If you choose however to embrace the lack of meaning our society and exert
free will, you usually end up working to improve the silent meta-systems that
dictate the quality of life of people and the interactions they have with each
other in life. And that becomes the source of meaning - creating or editing
these meta-systems on purpose in a way that serves society.

[1]: [http://www.davidsongifted.org/Search-
Database/entry/A10554](http://www.davidsongifted.org/Search-
Database/entry/A10554)

------
peterhartree
> Fluidity recognizes that ethics can have no ultimate foundation, but that we
> can still often make clear judgements. [...] It takes ethics to be a matter
> of collaborative practical improvisation that is responsive to specific
> situations. Lacking any ultimate principles, an engineering approach to
> ethical mastery is impossible, but ethical skill—a toolkit of methods for
> ethical bricolage—can be learned.

If you find this interesting, I recommend _Ethics Without Principles_ by
Jonathan Dancy [1], or the Stanford Encylopedia of Philosophy article on Moral
Particularism [2].

[1]
[http://www.oxfordscholarship.com/view/10.1093/0199270023.001...](http://www.oxfordscholarship.com/view/10.1093/0199270023.001.0001/acprof-9780199270026)

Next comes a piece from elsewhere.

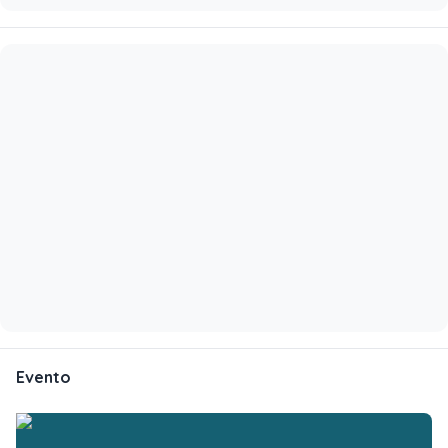
Evento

[2] [http://plato.stanford.edu/entries/moral-
particularism/](http://plato.stanford.edu/entries/moral-particularism/)

------
slindz
This article just made my Sunday. It was a great 25m read on cognitive
development stages. It definitely wrapped up a lot of loose thoughts I'd had
on the subject.

Would be very interesting to hear where HN'ers place themselves. I suspect the
estimated 5% of the population that reaches Stage 5 would be well represented
here.

*edit - needed coffee, wording.

------
forthefuture
Maybe I'm just an undeveloped child, but after 2 all of the "improvements"
just seem like an outgoing person explaining why they're the evolution of
humanity.

------
pavlov
Interesting. Would the following simplification be a complete mangling of the
author's intent:

Donald Trump is a stage 2 adult who has constructed a message that strongly
appeals to certain stage 3 people. He has done this not by actually sharing
the group empathy typical of stage 3, but rather by using a media feedback
cycle to optimize his message for a certain local maximum.

Hillary Clinton is a stage 5 adult who has trouble connecting with both stage
3 and 4 voters. Her lack of fixed values and fluid meta-systematic approach
comes off as greed and manipulative self-interest -- and for good reason,
because the stage 5 level of operation is so difficult to judge for most
people.

Sanders would have been an appealing stage 3 candidate in this race.